Instructions for the task: In the listing below, locate the line that contains "Escolha entre as Melhores Corresp" and the line that contains "Trois sites pour". Restate word for word those two lines and every line between them, and nothing else.

Records provided:

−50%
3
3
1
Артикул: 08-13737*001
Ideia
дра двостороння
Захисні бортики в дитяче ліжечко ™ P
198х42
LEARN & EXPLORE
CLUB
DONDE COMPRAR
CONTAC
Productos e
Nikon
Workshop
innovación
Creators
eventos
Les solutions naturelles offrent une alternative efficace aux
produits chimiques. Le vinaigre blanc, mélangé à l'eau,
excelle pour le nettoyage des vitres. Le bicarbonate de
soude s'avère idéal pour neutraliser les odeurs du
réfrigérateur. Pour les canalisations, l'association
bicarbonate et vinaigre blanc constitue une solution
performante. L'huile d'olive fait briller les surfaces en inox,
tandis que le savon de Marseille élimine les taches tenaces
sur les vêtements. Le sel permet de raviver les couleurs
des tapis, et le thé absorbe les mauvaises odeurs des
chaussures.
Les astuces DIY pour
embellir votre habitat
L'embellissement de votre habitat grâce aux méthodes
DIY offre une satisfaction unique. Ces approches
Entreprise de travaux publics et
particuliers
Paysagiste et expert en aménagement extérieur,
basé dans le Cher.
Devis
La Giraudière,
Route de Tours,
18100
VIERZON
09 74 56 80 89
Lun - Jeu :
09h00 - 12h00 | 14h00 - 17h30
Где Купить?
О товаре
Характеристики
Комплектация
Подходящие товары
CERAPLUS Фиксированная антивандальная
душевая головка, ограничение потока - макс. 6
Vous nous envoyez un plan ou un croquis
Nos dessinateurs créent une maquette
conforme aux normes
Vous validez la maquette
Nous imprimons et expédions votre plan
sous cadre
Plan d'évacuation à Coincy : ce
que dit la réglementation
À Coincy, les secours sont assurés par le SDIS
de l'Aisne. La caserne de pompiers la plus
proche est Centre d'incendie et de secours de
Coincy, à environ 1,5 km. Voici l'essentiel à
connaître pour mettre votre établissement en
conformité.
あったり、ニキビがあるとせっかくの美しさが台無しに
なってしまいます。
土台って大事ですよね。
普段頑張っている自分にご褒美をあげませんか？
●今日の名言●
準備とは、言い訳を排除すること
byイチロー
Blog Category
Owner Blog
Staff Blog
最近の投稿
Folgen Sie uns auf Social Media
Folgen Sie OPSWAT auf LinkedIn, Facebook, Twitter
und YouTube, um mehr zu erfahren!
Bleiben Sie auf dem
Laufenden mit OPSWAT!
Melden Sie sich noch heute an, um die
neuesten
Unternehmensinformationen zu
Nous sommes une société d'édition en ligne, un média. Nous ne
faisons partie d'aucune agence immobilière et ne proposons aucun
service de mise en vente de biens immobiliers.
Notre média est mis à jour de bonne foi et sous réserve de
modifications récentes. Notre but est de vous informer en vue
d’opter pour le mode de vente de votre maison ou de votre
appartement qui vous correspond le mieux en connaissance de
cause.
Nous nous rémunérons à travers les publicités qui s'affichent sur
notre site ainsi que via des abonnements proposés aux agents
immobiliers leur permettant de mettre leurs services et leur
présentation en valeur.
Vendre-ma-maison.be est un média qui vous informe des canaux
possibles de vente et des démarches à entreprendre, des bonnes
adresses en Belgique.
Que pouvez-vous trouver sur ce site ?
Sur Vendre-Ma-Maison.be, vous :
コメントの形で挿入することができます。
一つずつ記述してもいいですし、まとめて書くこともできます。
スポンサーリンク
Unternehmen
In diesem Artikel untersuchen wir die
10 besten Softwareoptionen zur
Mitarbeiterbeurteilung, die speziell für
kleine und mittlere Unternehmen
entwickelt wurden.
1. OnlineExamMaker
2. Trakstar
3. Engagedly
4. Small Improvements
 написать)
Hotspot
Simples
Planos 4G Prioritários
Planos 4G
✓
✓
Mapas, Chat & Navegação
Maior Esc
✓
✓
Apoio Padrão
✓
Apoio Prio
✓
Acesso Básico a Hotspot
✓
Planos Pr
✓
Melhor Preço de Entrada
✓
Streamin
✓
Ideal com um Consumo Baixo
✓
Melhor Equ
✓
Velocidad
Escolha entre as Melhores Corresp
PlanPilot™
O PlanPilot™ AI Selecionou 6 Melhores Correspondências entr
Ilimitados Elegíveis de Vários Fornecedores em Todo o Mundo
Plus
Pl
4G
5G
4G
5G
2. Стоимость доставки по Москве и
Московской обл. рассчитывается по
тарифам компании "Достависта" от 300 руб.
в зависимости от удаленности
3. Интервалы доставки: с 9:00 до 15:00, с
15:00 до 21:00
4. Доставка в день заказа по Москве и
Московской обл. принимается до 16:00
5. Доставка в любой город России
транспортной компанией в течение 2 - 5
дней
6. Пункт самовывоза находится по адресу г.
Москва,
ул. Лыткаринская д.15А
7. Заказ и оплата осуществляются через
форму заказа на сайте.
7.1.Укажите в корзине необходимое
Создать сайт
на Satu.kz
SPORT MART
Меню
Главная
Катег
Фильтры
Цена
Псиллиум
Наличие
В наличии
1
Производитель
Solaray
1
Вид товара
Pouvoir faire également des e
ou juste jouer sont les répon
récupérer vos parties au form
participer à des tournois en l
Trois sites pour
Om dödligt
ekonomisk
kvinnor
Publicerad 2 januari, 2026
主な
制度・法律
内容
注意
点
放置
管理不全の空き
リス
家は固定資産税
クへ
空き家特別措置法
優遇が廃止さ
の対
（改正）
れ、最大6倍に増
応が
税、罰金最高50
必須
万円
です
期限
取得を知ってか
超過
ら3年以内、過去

Response:
Escolha entre as Melhores Corresp
PlanPilot™
O PlanPilot™ AI Selecionou 6 Melhores Correspondências entr
Ilimitados Elegíveis de Vários Fornecedores em Todo o Mundo
Plus
Pl
4G
5G
4G
5G
2. Стоимость доставки по Москве и
Московской обл. рассчитывается по
тарифам компании "Достависта" от 300 руб.
в зависимости от удаленности
3. Интервалы доставки: с 9:00 до 15:00, с
15:00 до 21:00
4. Доставка в день заказа по Москве и
Московской обл. принимается до 16:00
5. Доставка в любой город России
транспортной компанией в течение 2 - 5
дней
6. Пункт самовывоза находится по адресу г.
Москва,
ул. Лыткаринская д.15А
7. Заказ и оплата осуществляются через
форму заказа на сайте.
7.1.Укажите в корзине необходимое
Создать сайт
на Satu.kz
SPORT MART
Меню
Главная
Катег
Фильтры
Цена
Псиллиум
Наличие
В наличии
1
Производитель
Solaray
1
Вид товара
Pouvoir faire également des e
ou juste jouer sont les répon
récupérer vos parties au form
participer à des tournois en l
Trois sites pour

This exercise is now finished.